Words, not skin, matter

As we move into the latter half of Black History Month, there have been some great events to celebrate the history and current existence of a proud people. President Obama was part of the breaking ground ceremony for the future National Black History Museum, which will bring African-American culture and history into the forefront of a Smithsonian institution. Our own Black Student Union has organized many successful events across campus in a show of solidarity. In this time when we celebrate the steps we have made toward a racially unified nation, it is even more incredibly saddening to see the recent incidences of teenage girls videotaping their own racially biased and derogatory speeches and posting them on the Internet.

Two teenage girls from Gainesville, Fla. posted a video of themselves responding to a post one of the girls made about food stamps, reading the comments others made on the video aloud and responding to them. When they were called ignorant and racist, they only laughed and responded with even more ignorance and racism. One of the girls argued that African-American vernacular English speakers were unintelligible, while unable to use the right words herself. (Legible instead of understandable?) They even tried to tell the commenters they were the wrong ones. After their video circulated the Internet, they were kicked out of school and issued death threats, causing one girl to give an apology and the other girl’s mother to issue a public statement asking for forgiveness.

Two other girls attending another Florida high school claimed that once you stepped into their school you started turning black yourself, and black people only wash their hair every three months. One girl in the second pair ‘flaunted’ her long hair, falsely lamenting how black people can’t do the same – like they don’t have hair that is enviable? She laughed at the idea of large behinds and thrust forward her own breasts toward the camera, saying white people have the good ones. Only white people are sexy, then? Only white people are human? They even ended their rant with, “Peace and love!”

Oh no, it’s not as if anyone is actually going to see this video, which was posted on a public site.

In a day where kids are saying anything and everything they want on the Internet, you would think these were some anonymous blog posts or forum comments, but they aren’t. These are girls who think it’s okay to broadcast to the world their thoughts on race and their ignorant ideas about people. These girls pull their black peers down to the stomping ground, trampling the pride and self-value their own families and communities try so hard to build up. The second set of girls even had the audacity to say, “Don’t post this on Facebook, all our friends are black.” If all of your friends are black, young white girl, then why are you criticizing them so rudely?

This sort of thing is one of many ugly remnants of Jim Crow thinking. I speak how people are supposed to speak; your speech is different, therefore you don’t speak like a person.
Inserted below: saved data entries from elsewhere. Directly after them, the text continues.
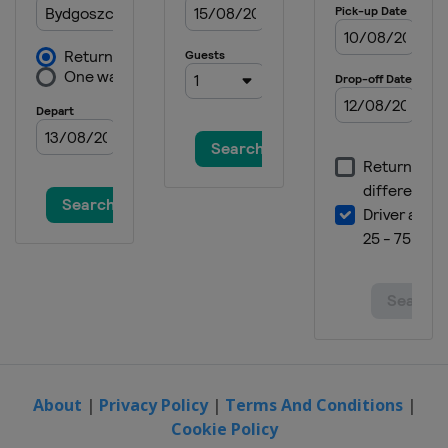
About
|
Privacy Policy
|
Terms And Conditions
|
Cookie Policy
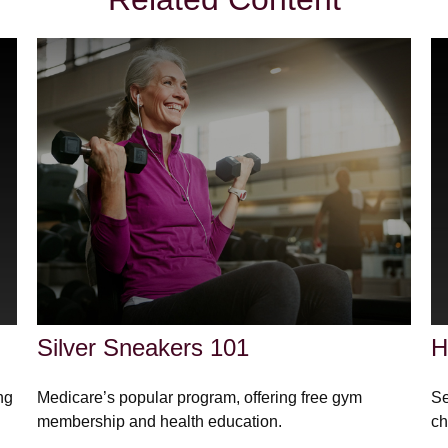
Silver Sneakers 101
H
ng
Medicare’s popular program, offering free gym
Se
membership and health education.
ch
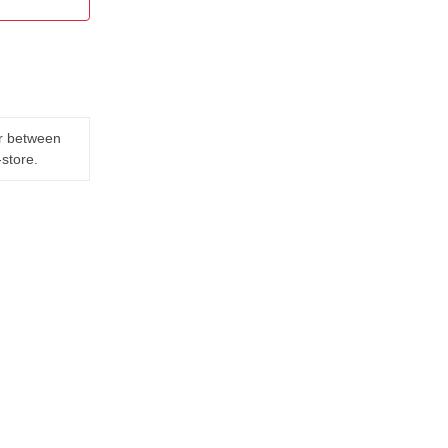
er between
-store.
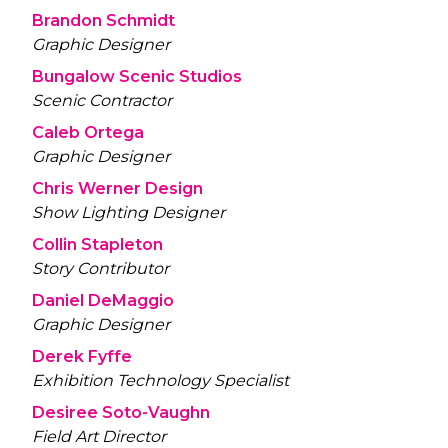
Brandon Schmidt
Graphic Designer
Bungalow Scenic Studios
Scenic Contractor
Caleb Ortega
Graphic Designer
Chris Werner Design
Show Lighting Designer
Collin Stapleton
Story Contributor
Daniel DeMaggio
Graphic Designer
Derek Fyffe
Exhibition Technology Specialist
Desiree Soto-Vaughn
Field Art Director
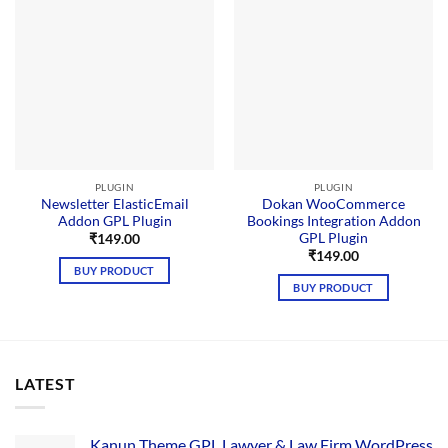
PLUGIN
PLUGIN
Newsletter ElasticEmail
Dokan WooCommerce
Addon GPL Plugin
Bookings Integration Addon
GPL Plugin
₹
149.00
₹
149.00
BUY PRODUCT
BUY PRODUCT
LATEST
Kanun Theme GPL Lawyer & Law Firm WordPress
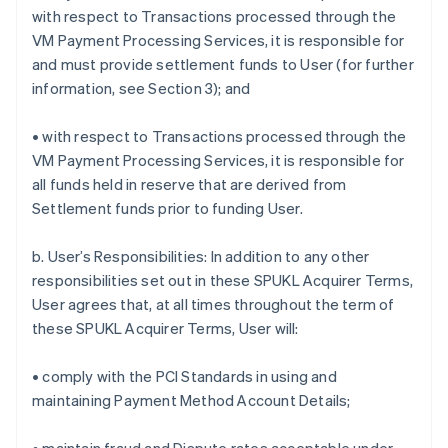
with respect to Transactions processed through the
VM Payment Processing Services, it is responsible for
and must provide settlement funds to User (for further
information, see Section 3); and
• with respect to Transactions processed through the
VM Payment Processing Services, it is responsible for
all funds held in reserve that are derived from
Settlement funds prior to funding User.
b. User’s Responsibilities: In addition to any other
responsibilities set out in these SPUKL Acquirer Terms,
User agrees that, at all times throughout the term of
these SPUKL Acquirer Terms, User will:
• comply with the PCI Standards in using and
maintaining Payment Method Account Details;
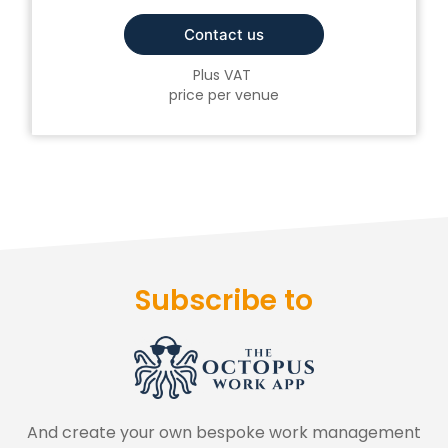
Contact us
Plus VAT
price per venue
Subscribe to
And create your own bespoke work management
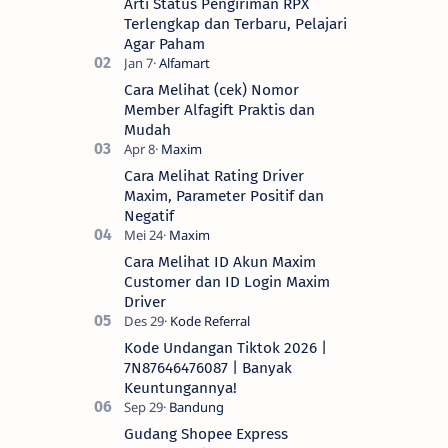
Arti Status Pengiriman RPX
Terlengkap dan Terbaru, Pelajari
Agar Paham
Cara Melihat (cek) Nomor
Member Alfagift Praktis dan
Mudah
Cara Melihat Rating Driver
Maxim, Parameter Positif dan
Negatif
Cara Melihat ID Akun Maxim
Customer dan ID Login Maxim
Driver
Kode Undangan Tiktok 2026 |
7N87646476087 | Banyak
Keuntungannya!
Gudang Shopee Express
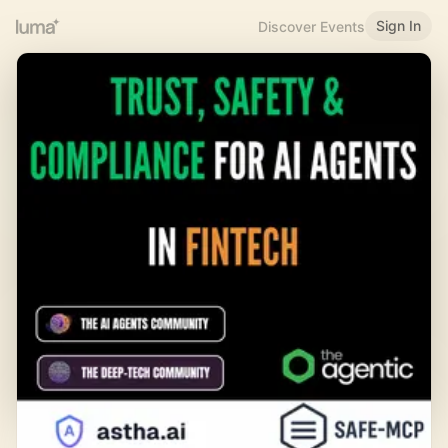
Sign In
Discover Events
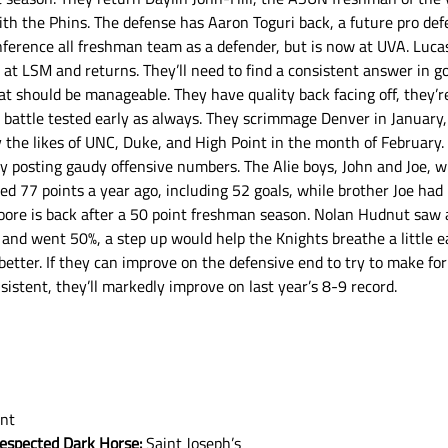
 with the Phins. The defense has Aaron Toguri back, a future pro def
erence all freshman team as a defender, but is now at UVA. Lucas 
 at LSM and returns. They’ll need to find a consistent answer in go
t should be manageable. They have quality back facing off, they’re 
be battle tested early as always. They scrimmage Denver in January
 the likes of UNC, Duke, and High Point in the month of February.
posting gaudy offensive numbers. The Alie boys, John and Joe, wil
sted 77 points a year ago, including 52 goals, while brother Joe had
Moore is back after a 50 point freshman season. Nolan Hudnut saw 
and went 50%, a step up would help the Knights breathe a little ea
 better. If they can improve on the defensive end to try to make fo
sistent, they’ll markedly improve on last year’s 8-9 record. 
int
respected Dark Horse:
 Saint Joseph’s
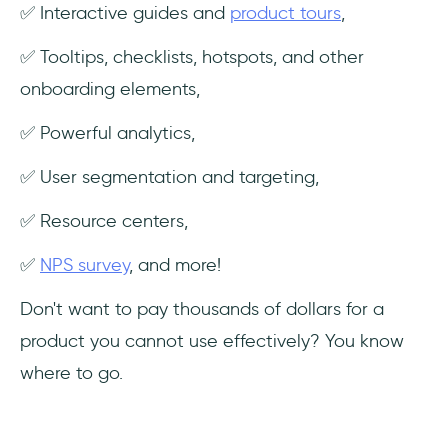
✅ Interactive guides and
product tours
,
✅ Tooltips, checklists, hotspots, and other
onboarding elements,
✅ Powerful analytics,
✅ User segmentation and targeting,
✅ Resource centers,
✅
NPS survey
, and more!
Don't want to pay thousands of dollars for a
product you cannot use effectively? You know
where to go.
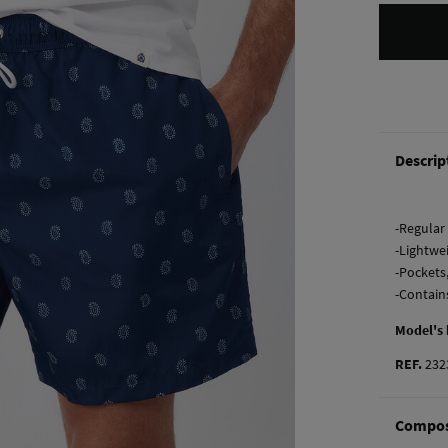
Descrip
-Regular 
-Lightwe
-Pockets
-Contain
Model's
REF.
232
Compos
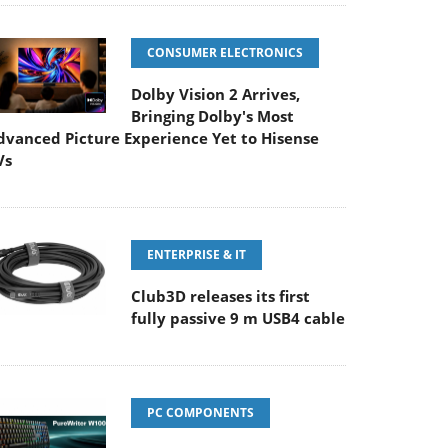
CONSUMER ELECTRONICS
Dolby Vision 2 Arrives,
Bringing Dolby's Most
dvanced Picture Experience Yet to Hisense
Vs
ENTERPRISE & IT
Club3D releases its first
fully passive 9 m USB4 cable
PC COMPONENTS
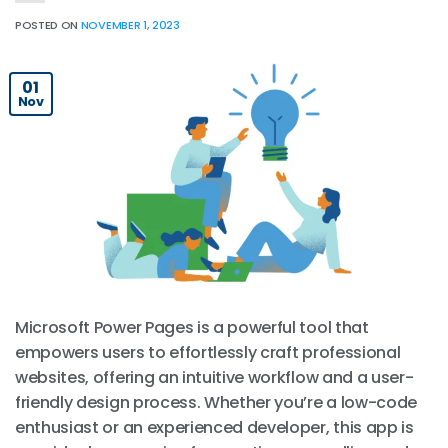
POSTED ON
NOVEMBER 1, 2023
01
Nov
Microsoft Power Pages is a powerful tool that
empowers users to effortlessly craft professional
websites, offering an intuitive workflow and a user-
friendly design process. Whether you’re a low-code
enthusiast or an experienced developer, this app is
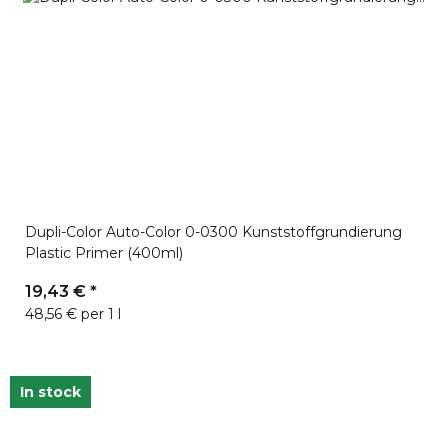
Dupli-Color Auto-Color 0-0300 Kunststoffgrundierung
Plastic Primer (400ml)
19,43 €
*
48,56 € per 1 l
In stock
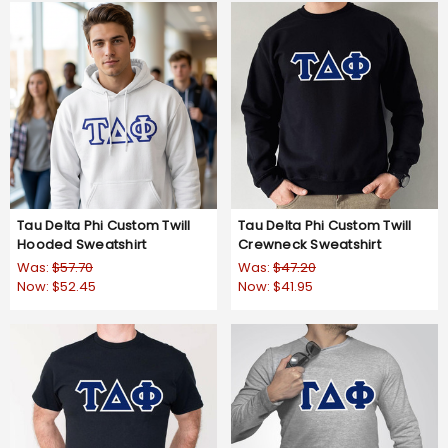
Tau Delta Phi Custom Twill
Tau Delta Phi Custom Twill
Hooded Sweatshirt
Crewneck Sweatshirt
Was:
$57.70
Was:
$47.20
Now:
$52.45
Now:
$41.95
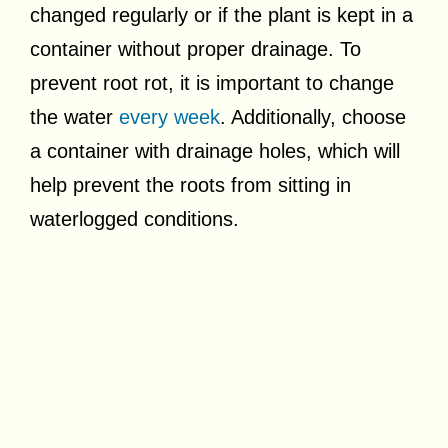
changed regularly or if the plant is kept in a
container without proper drainage. To
prevent root rot, it is important to change
the water
every week
. Additionally, choose
a container with drainage holes, which will
help prevent the roots from sitting in
waterlogged conditions.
I have the best hair, the best mannerisms, the best everything: You don’t. You’re inferior. As a defense, the first two girls insisted that when they talked about black people, they weren’t talking about all black people. It was just a generalization, they meant nothing personal, but even this lame excuse doesn’t contradict what they were saying. In their apology they’re just restating what they were saying to begin with.

Many stereotypes are being perpetuated here, from what the girls say about black people and how they themselves act like the entitled white elite who are the opposition to African-American equality. This sort of behavior is all that equality is struggling against, but every day we seem to still make a little headway. In her apology, one of the girls choked out multiple sobs as she explained that she isn’t racist and she was never brought up to judge based on skin color, and cries that nobody will ever believe her now. We can only hope that there is still a chance of redemption for her as she grows, and for us as a society as well.